● **Exercise**
Filter the entries beneath this task, copying only the lines that hold the word "ребенка".

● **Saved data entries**
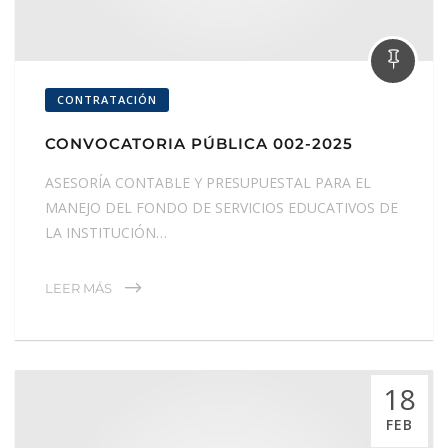
CONTRATACIÓN
CONVOCATORIA PÚBLICA 002-2025
ASESORÍA CONTABLE Y PRESUPUESTAL PARA EL
MANEJO DEL FONDO DE SERVICIOS EDUCATIVOS DE
LA INSTITUCIÓN…
LEER MÁS
18
FEB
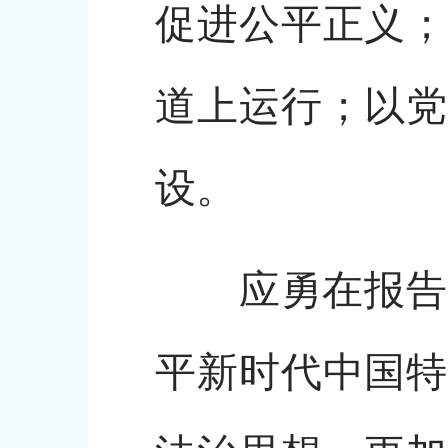
促进公平正义；
道上运行；以党
设。
应勇在报告中指
平新时代中国特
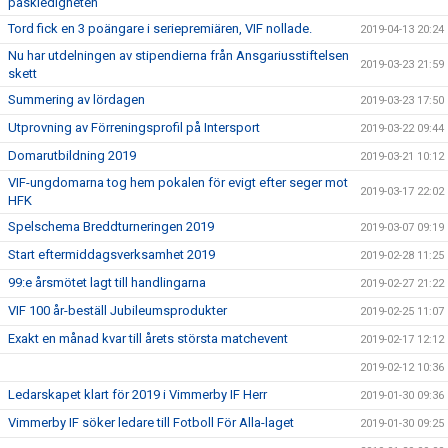
påskledigheten
Tord fick en 3 poängare i seriepremiären, VIF nollade.
2019-04-13 20:24
Nu har utdelningen av stipendierna från Ansgariusstiftelsen
2019-03-23 21:59
skett
Summering av lördagen
2019-03-23 17:50
Utprovning av Förreningsprofil på Intersport
2019-03-22 09:44
Domarutbildning 2019
2019-03-21 10:12
VIF-ungdomarna tog hem pokalen för evigt efter seger mot
2019-03-17 22:02
HFK
Spelschema Breddturneringen 2019
2019-03-07 09:19
Start eftermiddagsverksamhet 2019
2019-02-28 11:25
99:e årsmötet lagt till handlingarna
2019-02-27 21:22
VIF 100 år-beställ Jubileumsprodukter
2019-02-25 11:07
Exakt en månad kvar till årets största matchevent
2019-02-17 12:12
2019-02-12 10:36
Ledarskapet klart för 2019 i Vimmerby IF Herr
2019-01-30 09:36
Vimmerby IF söker ledare till Fotboll För Alla-laget
2019-01-30 09:25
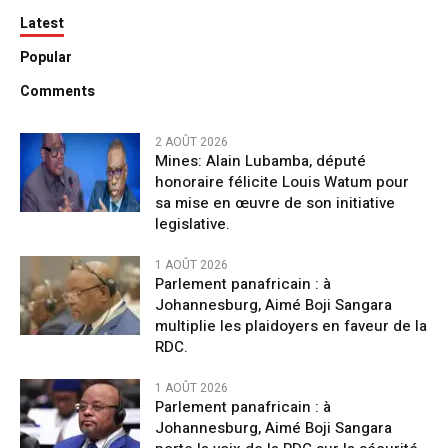
Latest
Popular
Comments
2 AOÛT 2026
Mines: Alain Lubamba, député
honoraire félicite Louis Watum pour
sa mise en œuvre de son initiative
legislative.
1 AOÛT 2026
Parlement panafricain : à
Johannesburg, Aimé Boji Sangara
multiplie les plaidoyers en faveur de la
RDC.
1 AOÛT 2026
Parlement panafricain : à
Johannesburg, Aimé Boji Sangara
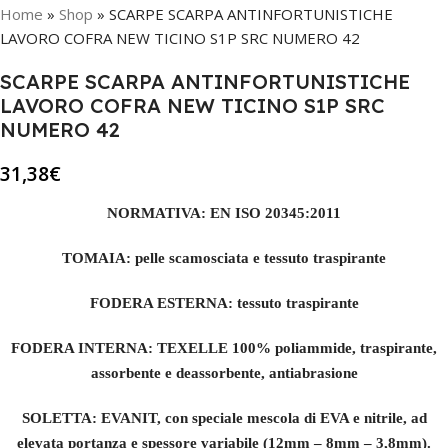
Home
»
Shop
»
SCARPE SCARPA ANTINFORTUNISTICHE
LAVORO COFRA NEW TICINO S1P SRC NUMERO 42
SCARPE SCARPA ANTINFORTUNISTICHE
LAVORO COFRA NEW TICINO S1P SRC
NUMERO 42
31,38
€
NORMATIVA: EN ISO 20345:2011
TOMAIA: pelle scamosciata e tessuto traspirante
FODERA ESTERNA: tessuto traspirante
FODERA INTERNA: TEXELLE 100% poliammide, traspirante,
assorbente e deassorbente, antiabrasione
SOLETTA: EVANIT, con speciale mescola di EVA e nitrile, ad
elevata portanza e spessore variabile (12mm – 8mm – 3,8mm).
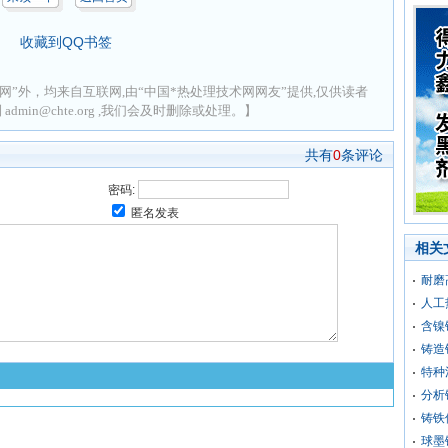
收藏到QQ书签
网”外，均来自互联网,由“中国*热处理技术网网友”提供,仅供读者
min@chte.org ,我们会及时删除或处理。】
共有
0
条评论
密码:
匿名发表
相关
耐磨
人工
含镍
铸造
特种
分析
铸铁
球墨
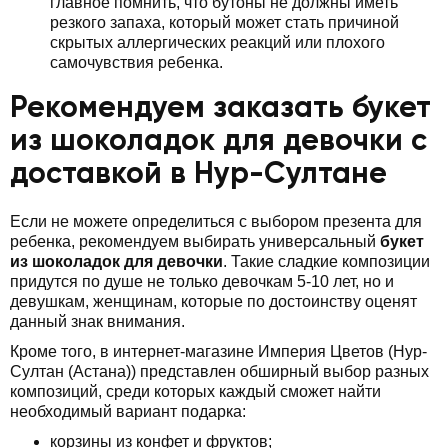
главное помнить, что бутоны не должны иметь
резкого запаха, который может стать причиной
скрытых аллергических реакций или плохого
самочувствия ребенка.
Рекомендуем заказать букет
из шоколадок для девочки с
доставкой в Нур-Султане
Если не можете определиться с выбором презента для
ребенка, рекомендуем выбирать универсальный
букет
из шоколадок для девочки
. Такие сладкие композиции
придутся по душе не только девочкам 5-10 лет, но и
девушкам, женщинам, которые по достоинству оценят
данный знак внимания.
Кроме того, в интернет-магазине Империя Цветов (Нур-
Султан (Астана)) представлен обширный выбор разных
композиций, среди которых каждый сможет найти
необходимый вариант подарка:
корзины из конфет и фруктов;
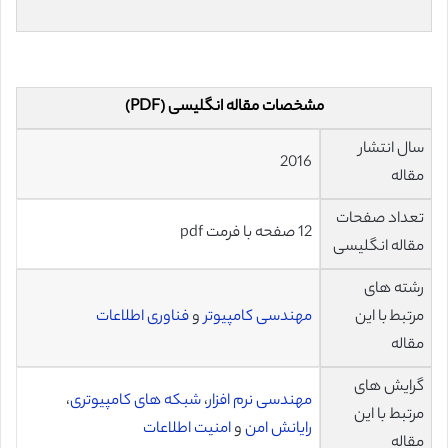
مشخصات مقاله انگلیسی (PDF)
سال انتشار
2016
مقاله
تعداد صفحات
12 صفحه با فرمت pdf
مقاله انگلیسی
رشته های
مرتبط با این
مهندسی کامپیوتر
و
فناوری اطلاعات
مقاله
گرایش های
مهندسی نرم افزار
،
شبکه های کامپیوتری
،
مرتبط با این
رایانش امن
و
امنیت اطلاعات
مقاله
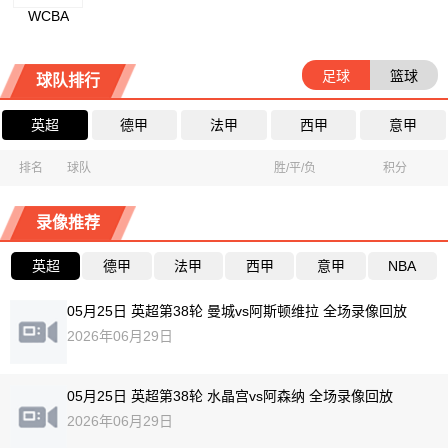
WCBA
足球
篮球
球队排行
英超
德甲
法甲
西甲
意甲
排名
球队
胜/平/负
积分
录像推荐
英超
德甲
法甲
西甲
意甲
NBA
05月25日 英超第38轮 曼城vs阿斯顿维拉 全场录像回放
2026年06月29日
05月25日 英超第38轮 水晶宫vs阿森纳 全场录像回放
2026年06月29日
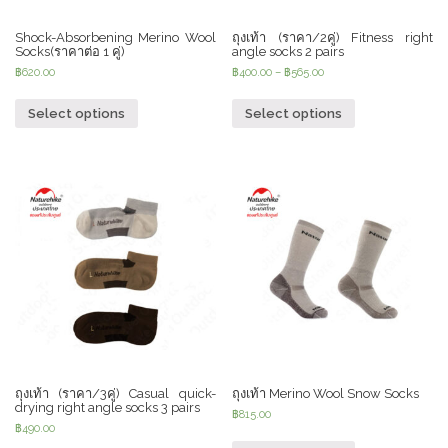
Shock-Absorbening Merino Wool
ถุงเท้า (ราคา/2คู่) Fitness right
Socks(ราคาต่อ 1 คู่)
angle socks 2 pairs
฿
620.00
฿
400.00
–
฿
565.00
Select options
Select options
ถุงเท้า (ราคา/3คู่) Casual quick-
ถุงเท้า Merino Wool Snow Socks
drying right angle socks 3 pairs
฿
815.00
฿
490.00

● **Solution**
самочувствия ребенка.
ребенка, рекомендуем выбирать универсальный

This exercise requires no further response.